The above zip file also contains a macro for a SOUNDEX alternative named NYSIIS (developed by the New York State Identification and Intelligence System) ... SOUNDEX is not good for names with lots of vowels since the first rule in the SOUNDEX routine is ...

Retain the first letter in the argument and discard the following letters: A E H I O U W Y

NYSIIS rules are on Wikipedia (what isn't) ... https://en.wikipedia.org/wiki/New_York_State_Identification_and_Intelligence_System

Fugue · Posted 07-30-2015 03:01 PM

My reply is not intended to be a comprehensive overview of fuzzy matching. There are lots of SAS samples on the internet.

Soundex was designed by genealogists to deal with differences in spelling of names. It doesn't handle numbers well (for example, 1 is not interpreted as ONE, both 112 and 1122 are simply treated as numbers so the soundex function will miss the similarity entirely). It doesn't expand abbreviations (AVE is not expanded to AVENUE, FT ST JOHN is not interpreted as FORT SAINT JOHN), or vice versa.
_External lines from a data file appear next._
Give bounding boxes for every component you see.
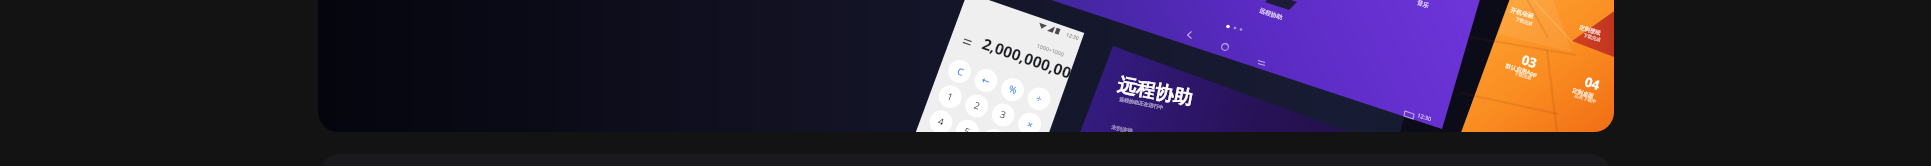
staticText: 远程协助	[1258, 6, 1284, 22]
staticText: 12:30	[1065, 31, 1080, 42]
staticText: 3	[998, 107, 1008, 122]
staticText: 下载完成	[1514, 16, 1533, 28]
staticText: 远程协助	[1115, 73, 1195, 111]
staticText: 音乐	[1416, 0, 1430, 10]
staticText: 1	[945, 89, 955, 104]
staticText: 定制壁纸	[1578, 24, 1602, 37]
staticText: 12:30	[1416, 111, 1433, 122]
staticText: C	[955, 64, 966, 79]
staticText: 定制桌面	[1572, 87, 1595, 100]
staticText: 5	[962, 124, 972, 132]
staticText: %	[1007, 82, 1019, 97]
staticText: 4	[936, 114, 946, 129]
staticText: 未到连接	[1110, 124, 1133, 132]
staticText: 1000÷1000	[1036, 42, 1065, 58]
staticText: 04	[1582, 72, 1602, 94]
button[interactable]: 12:30	[318, 0, 1614, 132]
staticText: 2,000,000,00	[979, 32, 1075, 83]
staticText: 默认启用App	[1504, 62, 1538, 79]
staticText: 2	[972, 98, 982, 113]
staticText: 开机动画	[1509, 6, 1535, 20]
staticText: 03	[1520, 50, 1539, 72]
staticText: ÷	[1034, 91, 1044, 106]
staticText: 远程协助正在进行中	[1119, 96, 1164, 110]
staticText: 正在下载中	[1574, 93, 1597, 105]
staticText: ←	[980, 74, 992, 87]
staticText: ×	[1025, 117, 1035, 132]
staticText: 下载完成	[1513, 70, 1532, 82]
staticText: 下载完成	[1582, 32, 1601, 44]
So, soundex will work reasonably well on some variables (e.g. City or State), but less well on variables such as Street. However, some data cleansing may be required prior to attempting a match (e.g. ensuring State names are all abbreviated or vice versa).

There are other SAS Functions that can help with fuzzy matching, and that may be superior to soundex depending on the situation. (Example: http://blogs.sas.com/content/sgf/2015/01/27/how-to-perform-a-fuzzy-match-using-sas-functions/)

WGE914 · Posted 07-30-2015 03:36 PM

Thanks for the additional help. I've successfully joined the two data sets using the =* function, and created a score for the match on city name using the COMPLEV function:

data COMPARE; set ADDRESS_ID;
compscore =  max(1-(complev(city1, city2)/length(city1)), 0);
format compscore percent7.;
run;

I will use matches >=90% (the =* joined some cases which were not valid such as SAN FRANCISCO and SAN BERNARDINO, so a score of sorts is necessary).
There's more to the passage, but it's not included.